Task goal
Make the copy match the entries below exactly, with no pictures carried over.

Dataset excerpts
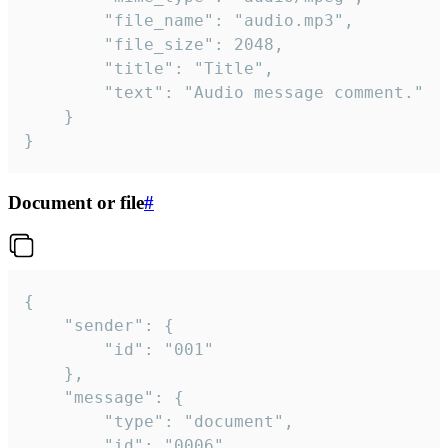
		"file_name": "audio.mp3",

		"file_size": 2048,

		"title": "Title",

		"text": "Audio message comment."

	}

}
Document or file
#
{

	"sender": {

		"id": "001"

	},

	"message": {

		"type": "document",

		"id": "0006",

Result below
		"file_name": "audio.mp3",

		"file_size": 2048,

		"title": "Title",

		"text": "Audio message comment."

	}

}
Document or file
#
{

	"sender": {

		"id": "001"

	},

	"message": {

		"type": "document",

		"id": "0006",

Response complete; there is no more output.